===== Provided records =====

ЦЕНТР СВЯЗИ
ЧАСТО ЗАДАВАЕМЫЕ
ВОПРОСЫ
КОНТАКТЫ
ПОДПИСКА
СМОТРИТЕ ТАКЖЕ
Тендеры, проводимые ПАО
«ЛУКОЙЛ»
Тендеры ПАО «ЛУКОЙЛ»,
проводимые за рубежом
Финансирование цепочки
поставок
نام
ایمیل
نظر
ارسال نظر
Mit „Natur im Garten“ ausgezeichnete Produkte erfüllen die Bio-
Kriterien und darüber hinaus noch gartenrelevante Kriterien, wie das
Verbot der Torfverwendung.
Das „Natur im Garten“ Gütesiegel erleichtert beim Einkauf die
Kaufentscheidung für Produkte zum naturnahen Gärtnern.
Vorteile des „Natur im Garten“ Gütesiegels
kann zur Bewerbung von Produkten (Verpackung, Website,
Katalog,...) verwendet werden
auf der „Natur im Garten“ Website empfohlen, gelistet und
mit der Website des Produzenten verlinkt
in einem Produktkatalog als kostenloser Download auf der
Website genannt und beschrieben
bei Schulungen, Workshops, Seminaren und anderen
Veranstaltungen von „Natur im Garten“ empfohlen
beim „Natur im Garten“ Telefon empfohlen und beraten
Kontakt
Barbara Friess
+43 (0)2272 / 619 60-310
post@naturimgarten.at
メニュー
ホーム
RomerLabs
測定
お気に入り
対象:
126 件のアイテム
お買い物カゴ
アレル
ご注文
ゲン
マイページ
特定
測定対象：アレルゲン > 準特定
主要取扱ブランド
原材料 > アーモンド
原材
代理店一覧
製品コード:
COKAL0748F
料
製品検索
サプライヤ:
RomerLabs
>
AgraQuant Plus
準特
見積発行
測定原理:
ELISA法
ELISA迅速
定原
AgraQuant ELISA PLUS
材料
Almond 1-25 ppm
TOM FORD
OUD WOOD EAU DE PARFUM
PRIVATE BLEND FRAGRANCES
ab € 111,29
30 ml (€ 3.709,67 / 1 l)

=====

■ What is being asked:
Write the records out again so that each one matches the original exactly.

■ Task solution:
ЦЕНТР СВЯЗИ
ЧАСТО ЗАДАВАЕМЫЕ
ВОПРОСЫ
КОНТАКТЫ
ПОДПИСКА
СМОТРИТЕ ТАКЖЕ
Тендеры, проводимые ПАО
«ЛУКОЙЛ»
Тендеры ПАО «ЛУКОЙЛ»,
проводимые за рубежом
Финансирование цепочки
поставок
نام
ایمیل
نظر
ارسال نظر
Mit „Natur im Garten“ ausgezeichnete Produkte erfüllen die Bio-
Kriterien und darüber hinaus noch gartenrelevante Kriterien, wie das
Verbot der Torfverwendung.
Das „Natur im Garten“ Gütesiegel erleichtert beim Einkauf die
Kaufentscheidung für Produkte zum naturnahen Gärtnern.
Vorteile des „Natur im Garten“ Gütesiegels
kann zur Bewerbung von Produkten (Verpackung, Website,
Katalog,...) verwendet werden
auf der „Natur im Garten“ Website empfohlen, gelistet und
mit der Website des Produzenten verlinkt
in einem Produktkatalog als kostenloser Download auf der
Website genannt und beschrieben
bei Schulungen, Workshops, Seminaren und anderen
Veranstaltungen von „Natur im Garten“ empfohlen
beim „Natur im Garten“ Telefon empfohlen und beraten
Kontakt
Barbara Friess
+43 (0)2272 / 619 60-310
post@naturimgarten.at
メニュー
ホーム
RomerLabs
測定
お気に入り
対象:
126 件のアイテム
お買い物カゴ
アレル
ご注文
ゲン
マイページ
特定
測定対象：アレルゲン > 準特定
主要取扱ブランド
原材料 > アーモンド
原材
代理店一覧
製品コード:
COKAL0748F
料
製品検索
サプライヤ:
RomerLabs
>
AgraQuant Plus
準特
見積発行
測定原理:
ELISA法
ELISA迅速
定原
AgraQuant ELISA PLUS
材料
Almond 1-25 ppm
TOM FORD
OUD WOOD EAU DE PARFUM
PRIVATE BLEND FRAGRANCES
ab € 111,29
30 ml (€ 3.709,67 / 1 l)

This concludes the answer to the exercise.